Grokbase Groups Pig dev August 2008
FAQ
Change to default outputSchema for UDFs
---------------------------------------

Key: PIG-354
URL: https://issues.apache.org/jira/browse/PIG-354
Project: Pig
Issue Type: Bug
Affects Versions: types_branch
Reporter: Olga Natkovich
Priority: Critical
Fix For: types_branch


Currently, if UDF writer does not specify outputSchema the default is bytearray which is not what you would want most of the time. Making chararray a default would make things backward compatible.

--
This message is automatically generated by JIRA.
-
You can reply to this email to add a comment to the issue online.

Search Discussions

  • Olga Natkovich (JIRA) at Aug 3, 2008 at 10:58 pm
    [ https://issues.apache.org/jira/browse/PIG-354?page=com.atlassian.jira.plugin.system.issuetabpanels:comment-tabpanel&focusedCommentId=12619386#action_12619386 ]

    Olga Natkovich commented on PIG-354:
    ------------------------------------

    I think the same should be true for default input as well
    Change to default outputSchema for UDFs
    ---------------------------------------

    Key: PIG-354
    URL: https://issues.apache.org/jira/browse/PIG-354
    Project: Pig
    Issue Type: Bug
    Affects Versions: types_branch
    Reporter: Olga Natkovich
    Priority: Critical
    Fix For: types_branch


    Currently, if UDF writer does not specify outputSchema the default is bytearray which is not what you would want most of the time.
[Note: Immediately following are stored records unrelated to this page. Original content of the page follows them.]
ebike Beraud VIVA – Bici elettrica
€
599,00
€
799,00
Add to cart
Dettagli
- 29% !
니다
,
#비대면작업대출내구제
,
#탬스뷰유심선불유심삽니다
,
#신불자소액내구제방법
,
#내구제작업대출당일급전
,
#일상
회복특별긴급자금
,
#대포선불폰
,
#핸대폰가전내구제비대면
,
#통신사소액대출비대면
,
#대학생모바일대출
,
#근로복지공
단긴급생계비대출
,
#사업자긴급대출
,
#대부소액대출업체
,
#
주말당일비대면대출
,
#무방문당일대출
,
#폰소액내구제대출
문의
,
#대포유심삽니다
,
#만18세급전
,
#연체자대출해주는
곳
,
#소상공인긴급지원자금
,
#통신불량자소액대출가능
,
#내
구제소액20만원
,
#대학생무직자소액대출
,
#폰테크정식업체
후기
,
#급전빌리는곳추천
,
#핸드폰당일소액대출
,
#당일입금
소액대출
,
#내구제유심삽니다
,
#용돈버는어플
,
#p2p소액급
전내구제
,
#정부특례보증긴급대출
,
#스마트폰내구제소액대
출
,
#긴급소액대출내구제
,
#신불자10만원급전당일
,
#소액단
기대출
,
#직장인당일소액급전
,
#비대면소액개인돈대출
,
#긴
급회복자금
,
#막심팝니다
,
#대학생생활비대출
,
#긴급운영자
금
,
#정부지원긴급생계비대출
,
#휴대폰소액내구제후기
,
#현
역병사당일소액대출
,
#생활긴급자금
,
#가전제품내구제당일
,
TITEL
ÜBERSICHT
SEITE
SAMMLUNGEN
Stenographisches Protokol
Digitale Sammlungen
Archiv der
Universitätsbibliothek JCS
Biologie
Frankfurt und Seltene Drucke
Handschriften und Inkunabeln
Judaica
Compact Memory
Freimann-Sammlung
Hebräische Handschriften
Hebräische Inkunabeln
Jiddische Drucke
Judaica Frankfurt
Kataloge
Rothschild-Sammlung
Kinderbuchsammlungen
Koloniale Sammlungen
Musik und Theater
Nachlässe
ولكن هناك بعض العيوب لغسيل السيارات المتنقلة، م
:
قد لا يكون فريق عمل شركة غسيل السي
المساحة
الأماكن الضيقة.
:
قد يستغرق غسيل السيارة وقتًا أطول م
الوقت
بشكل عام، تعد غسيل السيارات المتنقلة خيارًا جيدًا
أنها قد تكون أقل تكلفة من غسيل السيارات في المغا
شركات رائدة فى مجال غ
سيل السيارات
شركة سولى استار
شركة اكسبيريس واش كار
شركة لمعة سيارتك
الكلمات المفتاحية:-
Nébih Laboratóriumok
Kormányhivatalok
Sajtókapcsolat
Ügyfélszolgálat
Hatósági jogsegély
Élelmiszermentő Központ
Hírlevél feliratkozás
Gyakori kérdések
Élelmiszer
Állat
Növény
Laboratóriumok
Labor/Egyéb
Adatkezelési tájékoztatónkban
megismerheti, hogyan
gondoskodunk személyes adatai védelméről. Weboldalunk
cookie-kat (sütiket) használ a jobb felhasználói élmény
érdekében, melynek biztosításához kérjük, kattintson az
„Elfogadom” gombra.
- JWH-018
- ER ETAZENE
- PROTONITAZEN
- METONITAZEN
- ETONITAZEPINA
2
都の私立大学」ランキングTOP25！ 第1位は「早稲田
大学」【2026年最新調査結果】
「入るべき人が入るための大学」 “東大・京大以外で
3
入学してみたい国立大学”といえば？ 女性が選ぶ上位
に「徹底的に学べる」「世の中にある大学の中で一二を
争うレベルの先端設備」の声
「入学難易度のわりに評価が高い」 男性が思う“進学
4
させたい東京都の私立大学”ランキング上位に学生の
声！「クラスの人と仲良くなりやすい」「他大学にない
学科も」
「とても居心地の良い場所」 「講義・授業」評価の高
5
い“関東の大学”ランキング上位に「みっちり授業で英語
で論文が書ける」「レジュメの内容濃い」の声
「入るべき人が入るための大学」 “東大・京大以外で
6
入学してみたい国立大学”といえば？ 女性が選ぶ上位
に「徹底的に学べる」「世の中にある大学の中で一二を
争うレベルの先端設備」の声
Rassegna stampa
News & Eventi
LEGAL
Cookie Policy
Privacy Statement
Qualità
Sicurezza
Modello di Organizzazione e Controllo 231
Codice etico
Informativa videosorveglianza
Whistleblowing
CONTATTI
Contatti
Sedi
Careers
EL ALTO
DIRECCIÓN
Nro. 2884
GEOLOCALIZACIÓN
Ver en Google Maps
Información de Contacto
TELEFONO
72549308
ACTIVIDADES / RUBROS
Making chararray a default would make things backward compatible.
    --
    This message is automatically generated by JIRA.
    -
    You can reply to this email to add a comment to the issue online.
  • Alan Gates (JIRA) at Aug 4, 2008 at 10:09 pm
    [ https://issues.apache.org/jira/browse/PIG-354?page=com.atlassian.jira.plugin.system.issuetabpanels:comment-tabpanel&focusedCommentId=12619722#action_12619722 ]

    Alan Gates commented on PIG-354:
    --------------------------------

    I don't think we want to be converting data to chararray by default for input to UDFs, for several reasons:

    1 It's expensive
    2 It mangles any data that isn't utf8
    3 It is a fair amount of work for users to provide type specific implementations of their UDFs, and so I suspect most won't.

    By contrast, on the outbound side I agree that chararray is the right default, for two reasons:

    1 It's very easy to determine what type the UDF is returning, either by declaring a schema or by pig reflecting the return type. Only in the case where they do not give a schema and their return type is tuple or bag (thus we have no idea what inside that tuple or bag) will we be forcing data to strings.

    2 In general pig does not assume any particular representation of data in byte arrays. That's why we make the load function provide casts. So if we took this unknown data from UDFs to be byte arrays we'd have no idea how to convert it to anything else. Conversions from strings on the other hand are well understood.
    Change to default outputSchema for UDFs
    ---------------------------------------

    Key: PIG-354
    URL: https://issues.apache.org/jira/browse/PIG-354
    Project: Pig
    Issue Type: Bug
    Affects Versions: types_branch
    Reporter: Olga Natkovich
    Priority: Critical
    Fix For: types_branch


    Currently, if UDF writer does not specify outputSchema the default is bytearray which is not what you would want most of the time. Making chararray a default would make things backward compatible.
    --
    This message is automatically generated by JIRA.
    -
    You can reply to this email to add a comment to the issue online.
  • Alan Gates (JIRA) at Aug 7, 2008 at 3:40 pm
    [ https://issues.apache.org/jira/browse/PIG-354?page=com.atlassian.jira.plugin.system.issuetabpanels:comment-tabpanel&focusedCommentId=12620654#action_12620654 ]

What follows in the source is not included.